To grasp more clearly the future research trends of mathematics teacher noticing, we adopted in this review the method of bibliometrics to analyze 139 articles from the Scopus database. It can be found that the overall situation of mathematics teacher noticing research is good and is experiencing a steadily rising stage. Although studies on mathematics teacher noticing have appeared in many countries or regions, the core research strength is still concentrated in the United States, and that international or regional cooperation is relatively lacking. Over-concentrated noticing research in one area may result in an impeded communication between different educational cultures. It is suggested that cross-cultural studies on mathematics teacher noticing would be profitable. Our analysis also observed that current studies on mathematics teacher noticing have mainly focused on preservice or prospective groups, while video-based stimulation is a common research approach. Thus, prospective mathematics teachers and learning trajectory research may become hotspots in the next few years.

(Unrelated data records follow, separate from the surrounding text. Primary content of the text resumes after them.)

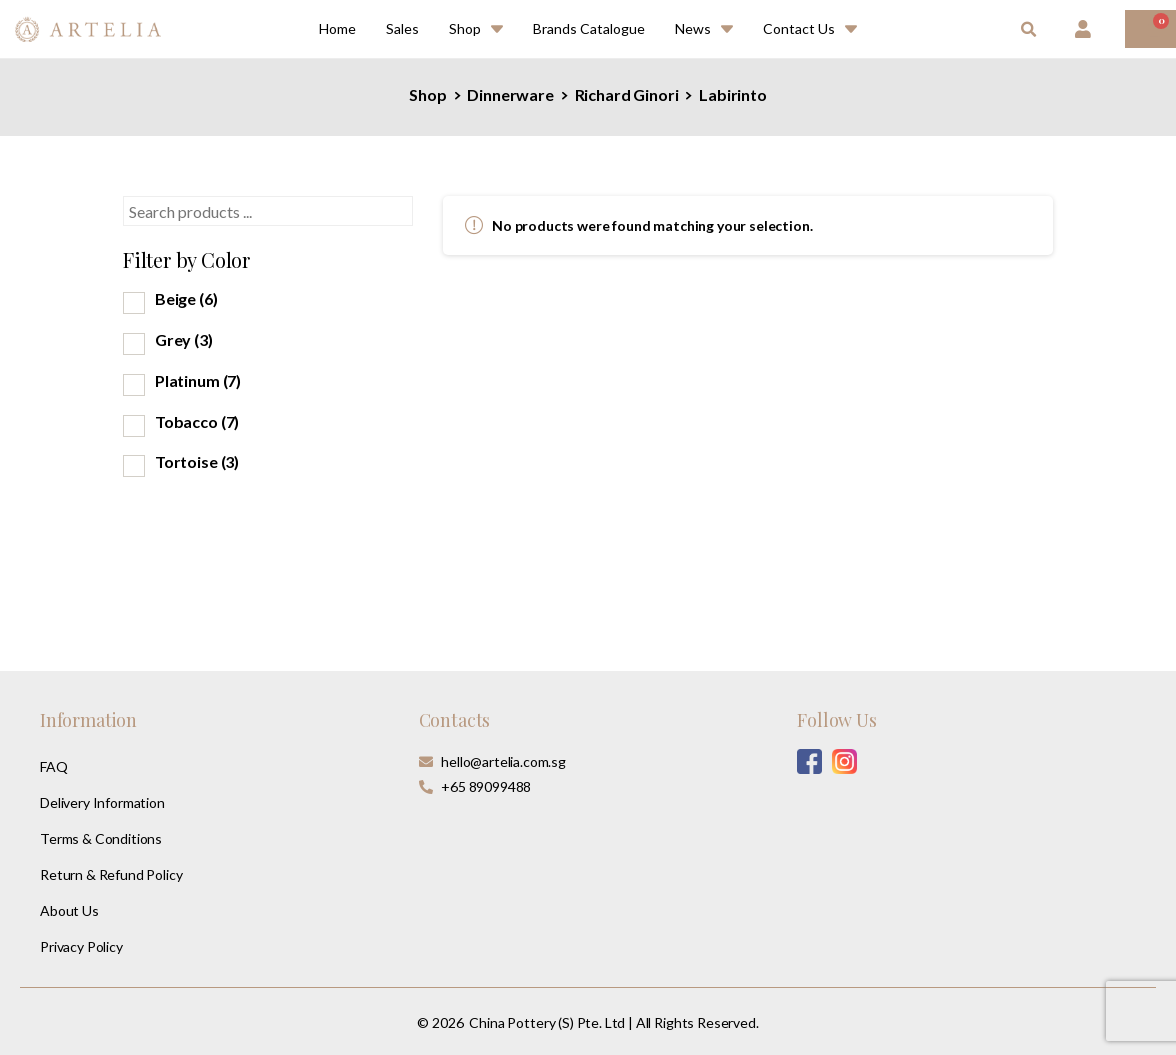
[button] (1028, 30)
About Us (69, 910)
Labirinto (732, 94)
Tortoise (197, 461)
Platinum (198, 380)
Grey (184, 339)
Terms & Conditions (101, 838)
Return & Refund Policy (111, 874)
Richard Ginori (626, 94)
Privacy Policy (81, 946)
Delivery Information (102, 802)
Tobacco (197, 421)
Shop (427, 94)
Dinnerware (510, 94)
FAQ (54, 766)
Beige (186, 298)
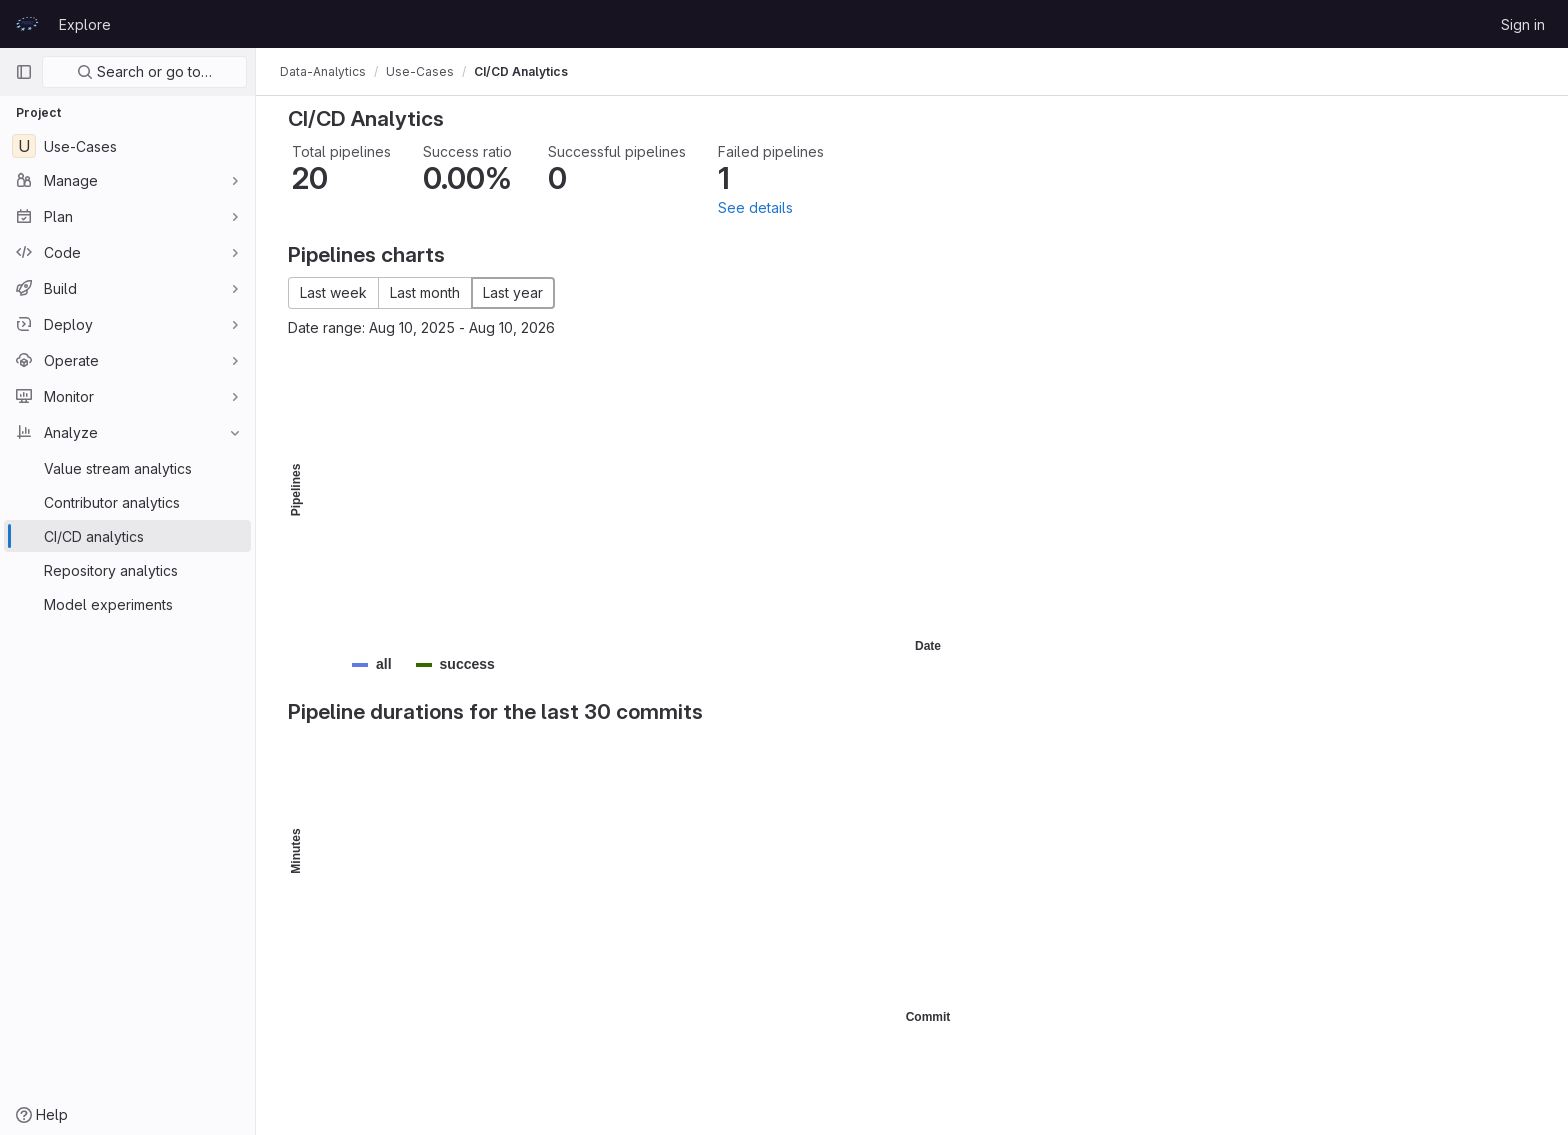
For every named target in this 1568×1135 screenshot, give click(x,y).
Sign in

All the above conclusions are from the econometric analysis of mathematics teacher noticing literature in Scopus. Other databases have not been included in the analysis scope. Also, to ensure the reliability of the subsequent analysis, we screened out some articles from other language sources, such as five articles in Spanish and Portuguese, which had less than 5 citations. Considering the small number of selected articles and citations in other languages, we believe that screening out these articles did not affect the credibility of this study. However, in future studies, researchers may consider avoiding screening that affects the conclusions. By this, a quick overview of the research context and directions can be formed. We must admit that, to a certain extent, the results of our research can only predict the general trends of research in teacher noticing, which may not accurately guide more specific research plans or questions. Therefore, more databases could be considered, with suitable statistical methods, for a deeper systematic review in the context of mathematics teacher noticing research.